Il vecchio e il bambino


di Alamanno Capecchi


Un uccellino vero uno che sverli
e mi consoli della mia vecchiaia.
Giovanni Pascoli


Camminavo lungo la strada di campagna, quasi un sentiero, che dal paese porta ai boschi vicini. In una mano il bastone, nell'altra la piccola mano di Gianni, quattro anni, capelli biondi e grandi occhi azzurri.
Un vecchio e un bambino si tenevano per mano, come nella canzone di Guccini.
Una bella giornata di fine aprile con un sole forte, chiaro,
abbagliante, lacerato in mille raggi, l'erba alta e verde piena di ranuncoli, e sui cigli e lungo le prode una miriade di piccole vite. Una lucertola comparve all'improvviso e frusciò via, una mantide verde saltò su una pianta di anemoni, al lato della strada, mettendo in fuga due farfalline azzurre che si contendevano i fiori.
Gianni guardava in terra sotto quel cielo primaverile celeste tenue percorso dal grido acuto e aspro dei rondoni, guardava tra l'erba verde, come nel libro di fiabe con il castello pieno di torri, la fata buona e la strega cattiva.
A un tratto si fermò; aveva veduto, seminascosto da una foglia secca e accartocciata, un piccolo uccellino verde: un bengalino verde, evidentemente fuggito dalla gabbia e morto di fame.

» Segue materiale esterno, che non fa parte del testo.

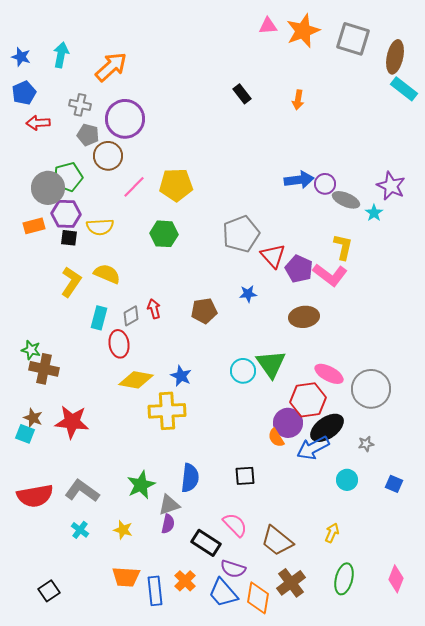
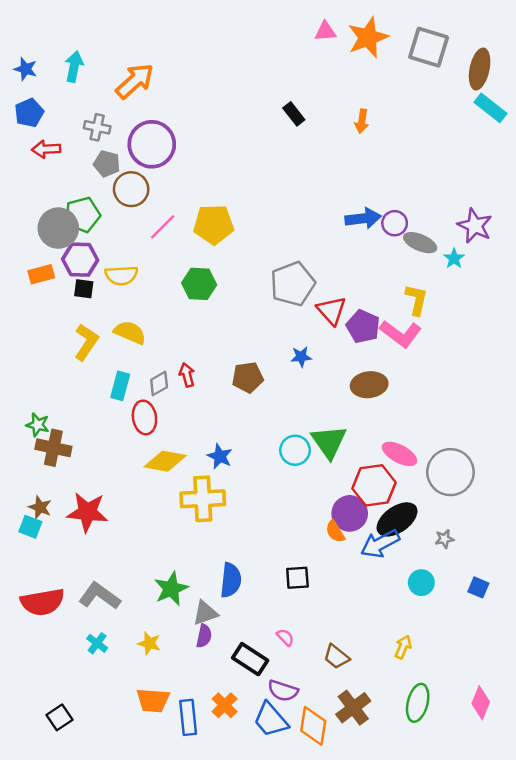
pink semicircle: (235, 525) -> (285, 637), size x0.6
brown trapezoid: (277, 541) -> (336, 657), size x0.7

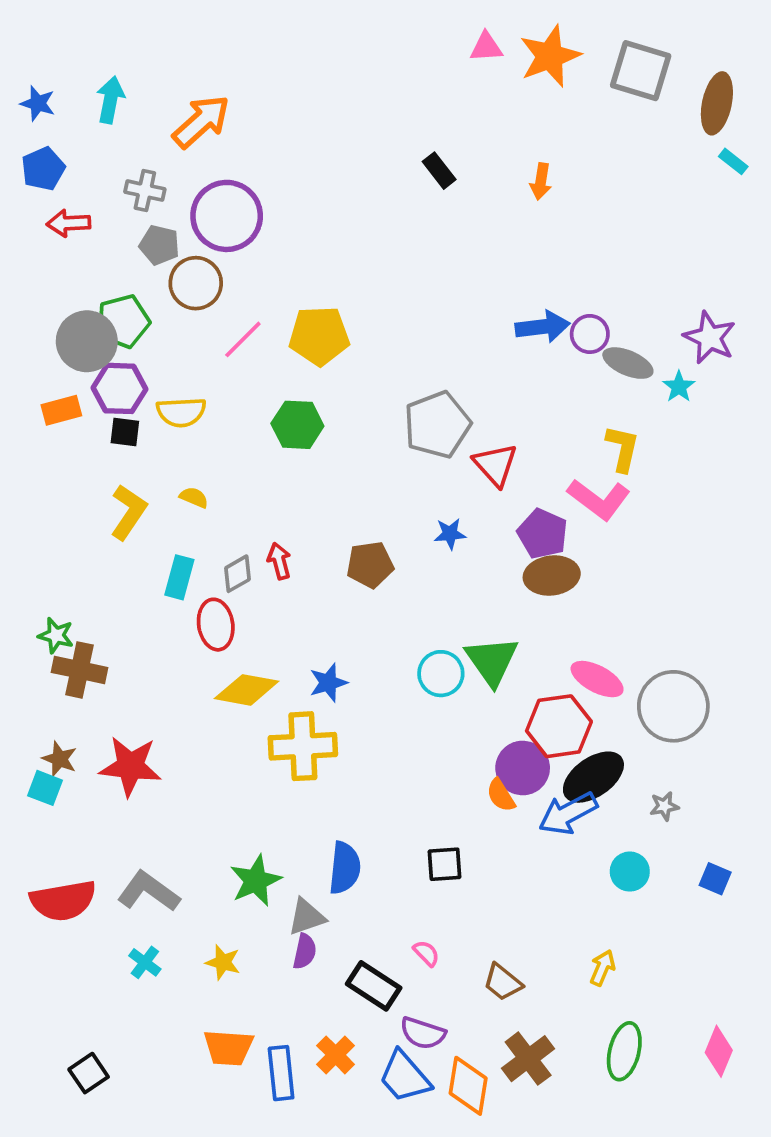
cyan rectangle: (491, 108) -> (733, 161), size x0.6
purple pentagon: (363, 326) -> (543, 534), moved
yellow semicircle: (130, 332) -> (194, 497), size x0.6
blue star: (220, 456) -> (328, 683), turned 30

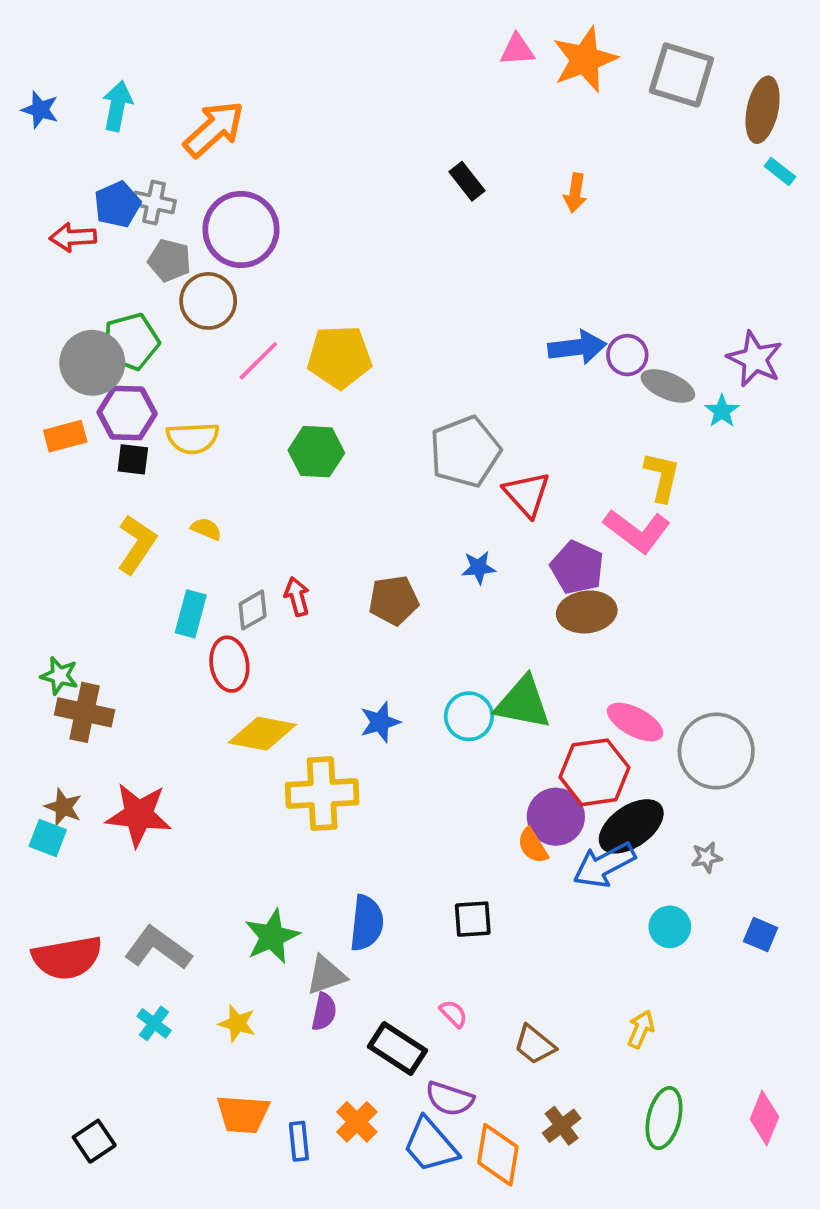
blue pentagon: (43, 169) -> (117, 204), moved
green triangle: (492, 661) -> (523, 703), turned -44
blue star: (328, 683) -> (380, 722), moved
brown cross: (528, 1059) -> (562, 1126), size x0.7
blue rectangle: (281, 1073) -> (299, 1141), size x0.7

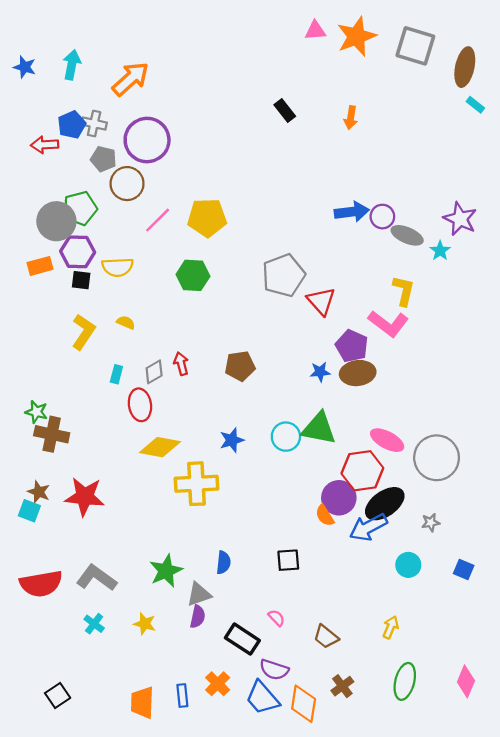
blue star: (479, 568) -> (320, 372), moved
cyan rectangle: (191, 614) -> (116, 374), size x0.7
blue semicircle: (367, 923) -> (224, 563), size x0.7
orange trapezoid: (243, 1114) -> (142, 703), moved, turned 88

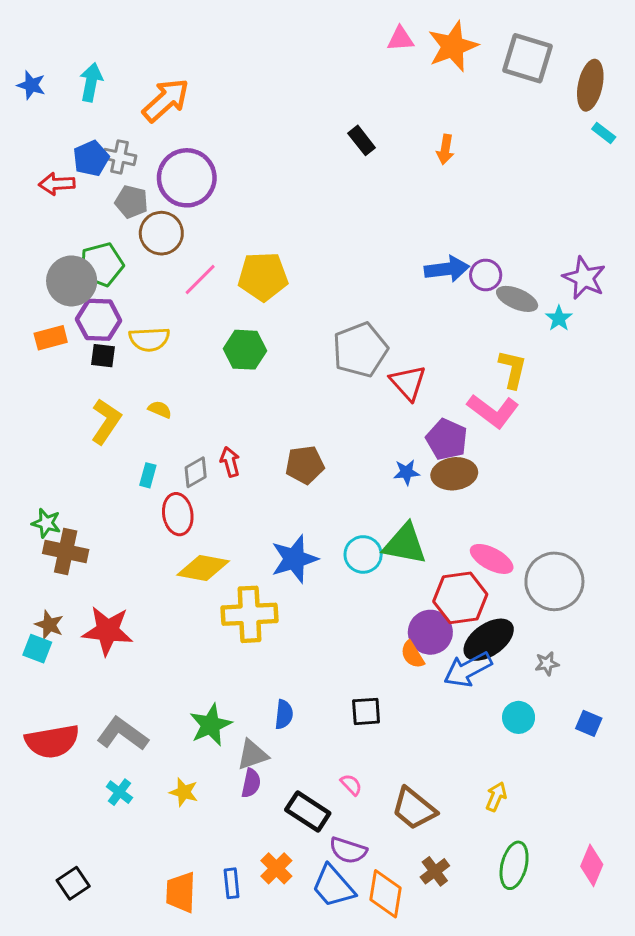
blue star: (232, 440) -> (294, 559), size x1.5
brown trapezoid: (326, 637) -> (414, 809), size x1.4

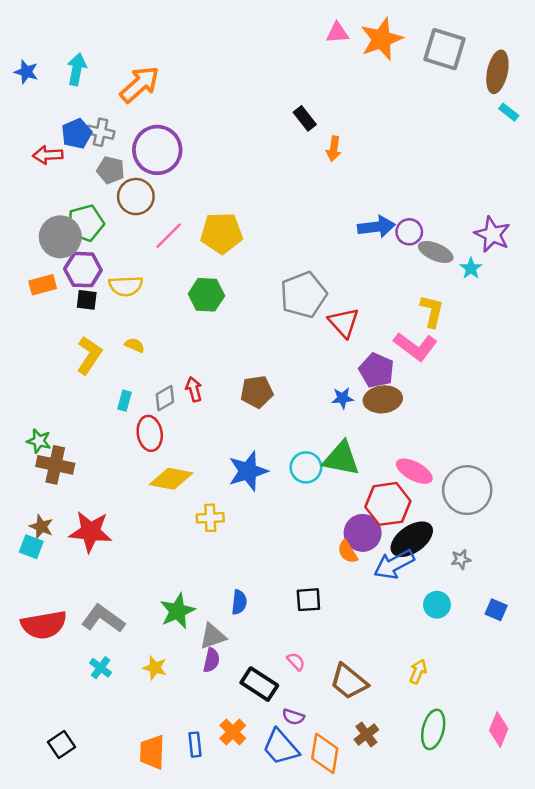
orange arrow: (445, 149) -> (334, 149), moved
yellow cross: (249, 614) -> (210, 518), size x0.6
purple semicircle: (348, 850) -> (293, 717), size x0.7

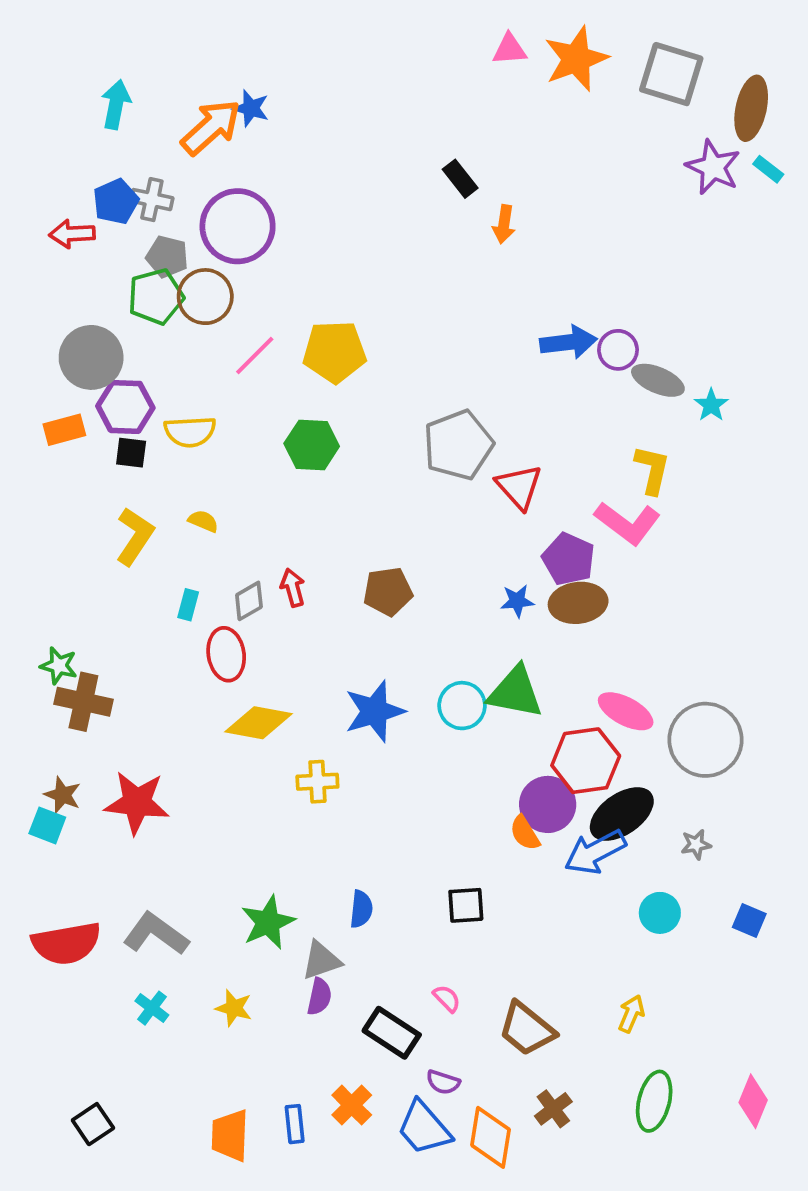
blue star: (26, 72) -> (251, 108), moved
green pentagon: (85, 223) -> (156, 297), moved
purple star: (492, 234) -> (713, 167), moved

È difficile parlare di morte ad un bambino di quattro anni, parlare di "...un sonno che non ha caffè e latte al suo mattino".
Preferii inventare una storia. Dissi, ricordandomi il titolo di una fiaba della mia infanzia, che era l'uccellin bel verde; dormiva e il giorno dopo sicuramente si sarebbe svegliato.
Raccolsi il piccolo cadavere e lo portai a casa. Fortunatamente riuscii, nel pomeriggio, ad acquistarne uno, vivo e vegeto, in un negozio d'uccelli. Il mattino seguente, Gianni trovò accanto al letto una graziosa gabbia da salotto e sul posatoio "l'uccellin bel verde"
Non sono molto sicuro che il bambino abbia creduto alla mia storia ma una cosa è certa: ora che il Bengalino verde è in voliera gli porta, tutti i giorni, i semi e il pastoncino. Spero presto di avere un aiutante; con il passare degli anni l'allevamento comincia a pesarmi, si avvicina il giorno, quando, seduto in poltrona sfoglierò soltanto libri d'ornitologia e d'ornitocoltura. Fra tante fotografie e tanti disegni, però, un uccellino vero, almeno uno lo terrò finché avrò vita. Come dice il poeta: "un uccellino vero uno che sverli e mi consoli della mia vecchiaia”.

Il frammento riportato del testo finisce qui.